■ THE TASK ■
Go from the first line below to the one with "ОРЕШКИН Максим Станиславович" and print each line exactly.

(Records from a collection)
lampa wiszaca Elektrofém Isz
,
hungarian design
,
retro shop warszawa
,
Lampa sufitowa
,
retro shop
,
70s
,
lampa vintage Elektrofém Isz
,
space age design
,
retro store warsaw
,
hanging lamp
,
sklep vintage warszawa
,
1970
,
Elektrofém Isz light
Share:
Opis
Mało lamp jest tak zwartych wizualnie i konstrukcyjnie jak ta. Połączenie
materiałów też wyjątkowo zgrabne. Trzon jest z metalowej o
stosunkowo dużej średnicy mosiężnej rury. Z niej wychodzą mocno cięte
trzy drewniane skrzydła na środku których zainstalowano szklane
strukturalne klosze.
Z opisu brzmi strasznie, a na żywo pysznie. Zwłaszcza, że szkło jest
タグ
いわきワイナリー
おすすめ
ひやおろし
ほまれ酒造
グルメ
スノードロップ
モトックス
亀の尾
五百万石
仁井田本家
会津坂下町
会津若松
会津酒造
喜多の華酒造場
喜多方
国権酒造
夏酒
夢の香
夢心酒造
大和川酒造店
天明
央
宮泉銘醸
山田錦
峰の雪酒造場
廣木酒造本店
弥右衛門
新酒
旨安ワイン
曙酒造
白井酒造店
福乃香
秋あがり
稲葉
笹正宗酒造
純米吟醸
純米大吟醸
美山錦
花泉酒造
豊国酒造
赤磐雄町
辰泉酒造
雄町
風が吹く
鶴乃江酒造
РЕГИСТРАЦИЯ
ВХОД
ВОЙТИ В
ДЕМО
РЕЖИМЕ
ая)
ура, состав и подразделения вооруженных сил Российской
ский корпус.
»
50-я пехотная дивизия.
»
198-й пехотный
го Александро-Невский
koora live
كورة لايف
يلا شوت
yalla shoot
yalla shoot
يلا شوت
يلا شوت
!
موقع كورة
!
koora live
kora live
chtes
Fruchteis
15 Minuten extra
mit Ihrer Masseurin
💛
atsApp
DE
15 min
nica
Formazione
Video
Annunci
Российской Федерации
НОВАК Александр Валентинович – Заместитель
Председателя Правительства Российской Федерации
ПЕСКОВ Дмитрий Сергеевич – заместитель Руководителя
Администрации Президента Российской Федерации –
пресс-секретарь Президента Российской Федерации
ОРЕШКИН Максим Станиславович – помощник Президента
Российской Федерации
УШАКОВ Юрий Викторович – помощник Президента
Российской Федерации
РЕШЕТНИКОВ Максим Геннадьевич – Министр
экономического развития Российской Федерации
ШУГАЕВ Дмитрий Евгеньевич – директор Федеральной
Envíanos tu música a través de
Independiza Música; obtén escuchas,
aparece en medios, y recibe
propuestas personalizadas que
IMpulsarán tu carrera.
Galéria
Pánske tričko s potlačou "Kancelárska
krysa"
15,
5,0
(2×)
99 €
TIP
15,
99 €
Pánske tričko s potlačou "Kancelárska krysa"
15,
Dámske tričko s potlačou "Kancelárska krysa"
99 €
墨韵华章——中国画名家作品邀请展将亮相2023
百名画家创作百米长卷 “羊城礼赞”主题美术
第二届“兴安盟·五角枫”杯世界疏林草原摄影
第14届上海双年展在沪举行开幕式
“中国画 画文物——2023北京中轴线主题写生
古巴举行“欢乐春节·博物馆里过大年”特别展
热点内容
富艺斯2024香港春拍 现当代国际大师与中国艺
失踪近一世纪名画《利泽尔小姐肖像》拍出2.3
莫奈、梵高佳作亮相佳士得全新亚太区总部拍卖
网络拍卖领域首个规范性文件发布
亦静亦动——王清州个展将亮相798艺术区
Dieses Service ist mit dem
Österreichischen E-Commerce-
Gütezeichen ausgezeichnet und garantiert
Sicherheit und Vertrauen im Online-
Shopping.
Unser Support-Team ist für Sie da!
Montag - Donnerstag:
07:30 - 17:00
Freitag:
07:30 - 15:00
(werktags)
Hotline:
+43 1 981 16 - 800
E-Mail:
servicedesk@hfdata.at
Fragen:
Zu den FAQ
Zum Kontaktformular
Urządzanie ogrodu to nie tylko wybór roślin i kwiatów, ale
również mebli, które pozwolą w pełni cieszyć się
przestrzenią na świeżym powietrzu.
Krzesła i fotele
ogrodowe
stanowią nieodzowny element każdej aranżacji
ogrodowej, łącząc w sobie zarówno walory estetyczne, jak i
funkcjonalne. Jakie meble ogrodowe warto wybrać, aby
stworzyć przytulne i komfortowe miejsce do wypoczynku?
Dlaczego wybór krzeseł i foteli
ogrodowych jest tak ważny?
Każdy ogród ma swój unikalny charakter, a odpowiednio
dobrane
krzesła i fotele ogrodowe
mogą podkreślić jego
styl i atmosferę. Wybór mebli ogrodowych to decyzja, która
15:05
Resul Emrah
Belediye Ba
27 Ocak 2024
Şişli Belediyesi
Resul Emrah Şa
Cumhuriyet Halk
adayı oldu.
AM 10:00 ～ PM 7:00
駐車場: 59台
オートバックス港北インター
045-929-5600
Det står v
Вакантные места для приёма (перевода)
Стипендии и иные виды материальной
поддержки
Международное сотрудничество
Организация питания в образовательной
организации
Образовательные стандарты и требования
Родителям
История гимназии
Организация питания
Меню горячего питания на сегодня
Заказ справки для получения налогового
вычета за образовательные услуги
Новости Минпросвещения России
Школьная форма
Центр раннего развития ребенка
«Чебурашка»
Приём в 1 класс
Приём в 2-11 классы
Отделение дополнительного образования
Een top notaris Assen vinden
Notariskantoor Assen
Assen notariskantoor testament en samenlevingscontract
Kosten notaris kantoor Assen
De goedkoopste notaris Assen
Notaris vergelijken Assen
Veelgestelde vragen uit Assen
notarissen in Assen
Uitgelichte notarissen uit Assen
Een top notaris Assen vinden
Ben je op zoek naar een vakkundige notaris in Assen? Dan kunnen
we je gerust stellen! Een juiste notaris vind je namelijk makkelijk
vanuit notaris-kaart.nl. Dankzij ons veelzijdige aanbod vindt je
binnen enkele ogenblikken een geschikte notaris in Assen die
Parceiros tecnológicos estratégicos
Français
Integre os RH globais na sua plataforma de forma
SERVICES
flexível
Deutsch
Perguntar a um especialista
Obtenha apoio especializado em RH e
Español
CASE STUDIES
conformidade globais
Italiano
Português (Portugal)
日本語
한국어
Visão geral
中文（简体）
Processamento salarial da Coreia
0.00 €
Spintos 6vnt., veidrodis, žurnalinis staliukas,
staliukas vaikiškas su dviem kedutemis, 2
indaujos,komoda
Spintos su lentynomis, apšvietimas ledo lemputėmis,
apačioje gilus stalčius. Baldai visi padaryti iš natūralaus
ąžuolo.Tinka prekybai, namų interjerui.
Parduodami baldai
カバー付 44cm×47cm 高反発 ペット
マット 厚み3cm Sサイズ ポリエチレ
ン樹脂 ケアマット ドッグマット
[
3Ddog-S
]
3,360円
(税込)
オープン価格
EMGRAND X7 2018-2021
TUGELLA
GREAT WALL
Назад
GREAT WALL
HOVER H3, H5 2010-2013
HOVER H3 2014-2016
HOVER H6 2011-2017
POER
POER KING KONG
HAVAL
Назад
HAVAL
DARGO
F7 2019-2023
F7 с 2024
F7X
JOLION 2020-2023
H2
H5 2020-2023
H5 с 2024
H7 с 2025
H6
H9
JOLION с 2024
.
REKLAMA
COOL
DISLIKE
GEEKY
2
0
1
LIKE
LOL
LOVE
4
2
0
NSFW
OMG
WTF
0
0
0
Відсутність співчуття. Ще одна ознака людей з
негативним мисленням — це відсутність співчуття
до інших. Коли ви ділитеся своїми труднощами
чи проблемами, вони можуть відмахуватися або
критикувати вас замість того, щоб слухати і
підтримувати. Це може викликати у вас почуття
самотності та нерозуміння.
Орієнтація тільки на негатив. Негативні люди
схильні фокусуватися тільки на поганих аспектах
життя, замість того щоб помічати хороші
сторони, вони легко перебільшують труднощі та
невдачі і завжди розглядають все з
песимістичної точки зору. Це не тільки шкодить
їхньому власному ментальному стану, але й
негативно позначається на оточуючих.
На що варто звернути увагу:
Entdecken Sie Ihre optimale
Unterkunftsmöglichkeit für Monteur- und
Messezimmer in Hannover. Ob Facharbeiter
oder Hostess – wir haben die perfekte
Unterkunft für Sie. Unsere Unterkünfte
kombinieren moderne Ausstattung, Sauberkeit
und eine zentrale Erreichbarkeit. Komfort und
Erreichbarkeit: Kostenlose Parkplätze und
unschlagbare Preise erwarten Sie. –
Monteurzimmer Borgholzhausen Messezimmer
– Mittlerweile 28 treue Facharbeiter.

■ RESULT FOR THIS EXERCISE ■
lampa wiszaca Elektrofém Isz
,
hungarian design
,
retro shop warszawa
,
Lampa sufitowa
,
retro shop
,
70s
,
lampa vintage Elektrofém Isz
,
space age design
,
retro store warsaw
,
hanging lamp
,
sklep vintage warszawa
,
1970
,
Elektrofém Isz light
Share:
Opis
Mało lamp jest tak zwartych wizualnie i konstrukcyjnie jak ta. Połączenie
materiałów też wyjątkowo zgrabne. Trzon jest z metalowej o
stosunkowo dużej średnicy mosiężnej rury. Z niej wychodzą mocno cięte
trzy drewniane skrzydła na środku których zainstalowano szklane
strukturalne klosze.
Z opisu brzmi strasznie, a na żywo pysznie. Zwłaszcza, że szkło jest
タグ
いわきワイナリー
おすすめ
ひやおろし
ほまれ酒造
グルメ
スノードロップ
モトックス
亀の尾
五百万石
仁井田本家
会津坂下町
会津若松
会津酒造
喜多の華酒造場
喜多方
国権酒造
夏酒
夢の香
夢心酒造
大和川酒造店
天明
央
宮泉銘醸
山田錦
峰の雪酒造場
廣木酒造本店
弥右衛門
新酒
旨安ワイン
曙酒造
白井酒造店
福乃香
秋あがり
稲葉
笹正宗酒造
純米吟醸
純米大吟醸
美山錦
花泉酒造
豊国酒造
赤磐雄町
辰泉酒造
雄町
風が吹く
鶴乃江酒造
РЕГИСТРАЦИЯ
ВХОД
ВОЙТИ В
ДЕМО
РЕЖИМЕ
ая)
ура, состав и подразделения вооруженных сил Российской
ский корпус.
»
50-я пехотная дивизия.
»
198-й пехотный
го Александро-Невский
koora live
كورة لايف
يلا شوت
yalla shoot
yalla shoot
يلا شوت
يلا شوت
!
موقع كورة
!
koora live
kora live
chtes
Fruchteis
15 Minuten extra
mit Ihrer Masseurin
💛
atsApp
DE
15 min
nica
Formazione
Video
Annunci
Российской Федерации
НОВАК Александр Валентинович – Заместитель
Председателя Правительства Российской Федерации
ПЕСКОВ Дмитрий Сергеевич – заместитель Руководителя
Администрации Президента Российской Федерации –
пресс-секретарь Президента Российской Федерации
ОРЕШКИН Максим Станиславович – помощник Президента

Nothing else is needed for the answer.